Wednesday, June 3, 2009

The Ethics of Formula Companies

Copyright Erika Gebhardt, 2009. May not be reprinted without permission.



In 1981, the United States became the only country to vote against the World Health Organization’s International Code of Marketing Breastmilk Substitutes. Although the United States eventually supported the Code, little has been done in nearly thirty years to enforce it and the United States lags behind many countries who call for more strict regulations on the sale and promotion of formula.

Formula companies market relentlessly without concern for health ramifications, as each pregnant and postpartum woman is a possible consumer who will bring in revenue. Once a mother’s breastmilk dries up, she is dependant upon that substance to nourish her baby for up to a year or longer. Although the Innocenti Declaration of 1990 encouraged all countries to maintain the Code by 1995, in practice, the Code is rarely enforced.

The Code’s main provisions include no free samples to mothers, no advertising, and no gifts or personal samples to health care workers. With regards to the last rule, formula companies circumvent it by donating samples to health care organizations – such as hospitals or medical offices – rather than specifically targeting health care workers. These gifts are not just the formula itself but also helpful parenting tips (including the “breast is best” adage), diaper coupons, and, more often than not, a free diaper bag. These tactics are particularly manipulative with regards to lower income families – especially non-Hispanic black women, who have the lowest breastfeeding rates in the United States – as the free gifts are an important aspect of their birth experience. However, the increased financial cost of uninsured mothers receiving formula from WIC burdens all taxpayers. The gifts may be free, but the long-term ramifications are costly.

Forced not to advertise directly, formula companies came up with a brilliant trick: “follow-up” formula for babies who have been weaned. As follow-up formula targets mothers of babies who have been weaned, its promoters claim freedom from following the Code’s guidelines. Unsurprisingly, manufacturers advertise this formula for babies as young as three months. This type of formula – which has the same name as the infant formula, making it nearly indistinguishable from the infant version – is marketed with pictures of cherubic, smiling babies drinking formula from bottles.

The next marketing ploy used by formula companies is promoting breastfeeding. Since formula companies cannot state that formula is superior to breastmilk, they must concede that breastmilk is best and advertise as such. However, these pamphlets, books, and videos often contain advertisements for the formula company. In addition, many depict breastfeeding mothers as exhausted, nursing in a dark room by themselves. This is a marked contrast to the smiling woman bottle-feeding her chubby baby, surrounded by family and friends.

When trying to market formula that is nearly as good as breastmilk, formula companies have again damaged babies and mothers. Specifically, formula companies have added laboratory-produced oils that contain DHA and ARA in order to compete with breastmilk, which naturally contains both fatty acids. However, the DHA and ARA found in formula are extracted from fermented algae and fungus, via hexane, a solvent known for being neurotoxic. Formulas marketed to contain DHA and ARA only contain 40-50% of each fatty acid, with the rest made of components not found in human breastmilk – resulting in diarrhea in babies who consume this formula.

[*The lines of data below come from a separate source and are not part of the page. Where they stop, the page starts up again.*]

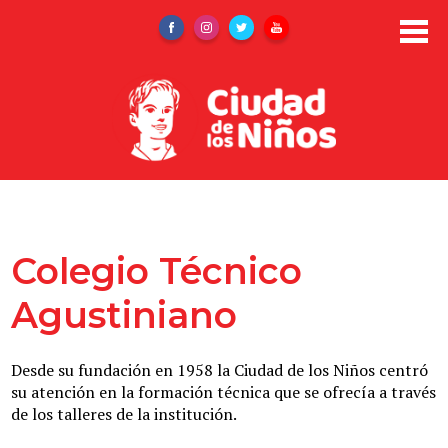
Skip
to
Facebook
Instagram
Twitter
YouTube
main
content
Nosotros
Admisiones
Colegio Técnico
Área Administrativa
Agustiniano
Área de Acompañamiento
Área Educativa
Desde su fundación en 1958 la Ciudad de los Niños centró
su atención en la formación técnica que se ofrecía a través
Área Pastoral
de los talleres de la institución.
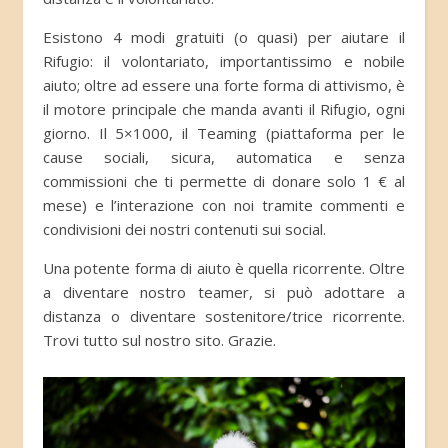
Esistono 4 modi gratuiti (o quasi) per aiutare il
Rifugio: il volontariato, importantissimo e nobile
aiuto; oltre ad essere una forte forma di attivismo, è
il motore principale che manda avanti il Rifugio, ogni
giorno. Il 5×1000, il Teaming (piattaforma per le
cause sociali, sicura, automatica e senza
commissioni che ti permette di donare solo 1 € al
mese) e l’interazione con noi tramite commenti e
condivisioni dei nostri contenuti sui social.
Una potente forma di aiuto è quella ricorrente. Oltre
a diventare nostro teamer, si può adottare a
distanza o diventare sostenitore/trice ricorrente.
Trovi tutto sul nostro sito. Grazie.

The most conclusive evidence that formula companies place profit above health comes from the Philippines, where three large United States-based companies – Wyeth, Abbott, and Mead Johnson – attempted to block the introduction of formula marketing regulations similar to the WHO code. In fact, the three companies sued the Philippine Government in order to prevent ethical marketing guidelines for formula. The WHO estimates that 16,000 babies die in the Philippines each year because they are not adequately breastfed, and that 90% of babies under six months who die are bottle-fed and fed foods other than breastmilk.